Скорбящий отец нашего убитого психиатра одарил меня признательной улыбкой.
Я положил руку ему на плечо:
— Мистер Фридман…
— Пожалуйста — Жюль.
— Жюль, что… что наши люди сказали вам о смерти Леона?
— Темное шоссе. Он, как всегда, переработал. Слишком устал. Он ехал назад, чтобы повидать кого-то из пациентов той армии, которая базируется на границе. Обледеневший участок. Машина потеряла контроль. Не было даже никакого столкновения. Быстро — они сказали, пообещали, что все должно было произойти очень быстро, что он умер… до того… до того… как машина взорвалась.

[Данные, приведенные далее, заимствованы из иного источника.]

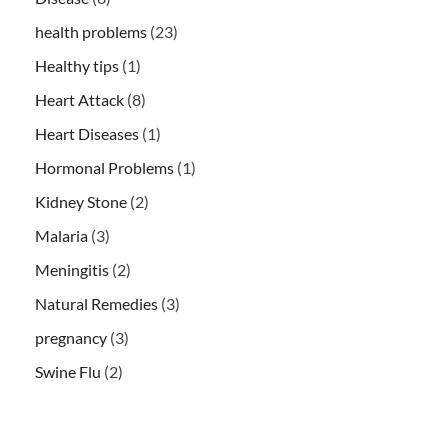
health problems
(23)
Healthy tips
(1)
Heart Attack
(8)
Heart Diseases
(1)
Hormonal Problems
(1)
Kidney Stone
(2)
Malaria
(3)
Meningitis
(2)
Natural Remedies
(3)
pregnancy
(3)
Swine Flu
(2)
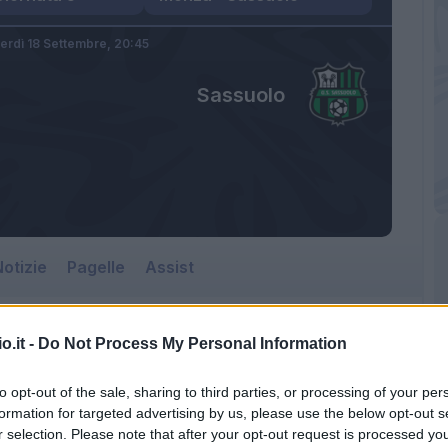
erdì 18 Settembre,
20:45
Sassuolo
otizie
Pagelle
Assist
o.it -
Do Not Process My Personal Information
to opt-out of the sale, sharing to third parties, or processing of your per
formation for targeted advertising by us, please use the below opt-out s
r selection. Please note that after your opt-out request is processed y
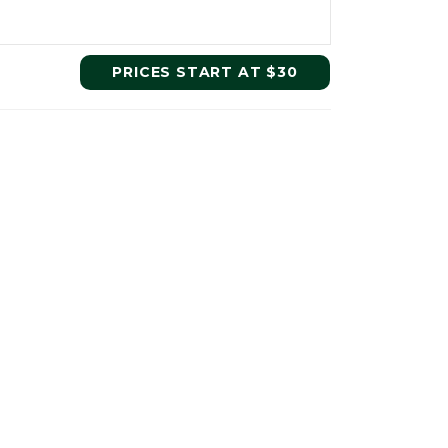
PRICES START AT $30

Эта навязчивая ложь заставила его отвести взгляд.
— Что еще могли они сказать? — прошептал он.
— Ничего, — солгал я. — Кроме того, что он был хорошим, добрым человеком.

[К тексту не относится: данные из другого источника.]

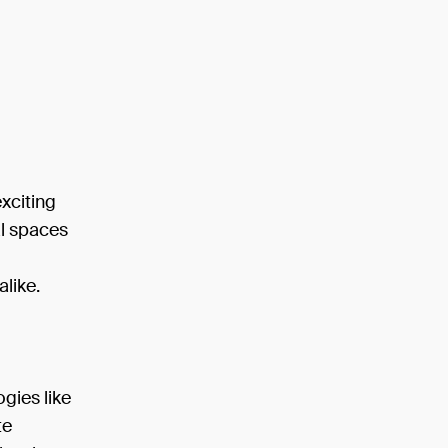
xciting
al spaces
like.
ogies like
te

Рассел буквально обрушился на нас с пластиковым стаканом красного вина в одной руке и ножкой индейки — в другой.
— Вкуснятина!
— Спасибо, — ответил Жюль. — Вон там, в углу, деликатесы, их принесли люди, которые знали Леона еще мальчиком. А сэндвичи — дело рук кулинарного класса, в котором я веду свой предмет…
Жюль указал на сидевшего в комнате обжору в блестящем черном костюме, успевшего с ног до головы обсыпаться сахарной пудрой и съежившегося от стыда за свой безобидный порок.
Серебряная блондинка в темном костюме от Армани остановилась рядом с Зейном. Вытащив из сумочки белый конверт, она опустила его в корзиночку, стоявшую тут же, на буфете.
Рассел нацелился еще на одну ножку индейки.
— Что такое?
— Я завесил все зеркала, — ответил Жюль.
— С ума сойти! — И, покинув нас, Рассел бросился к столу с напитками.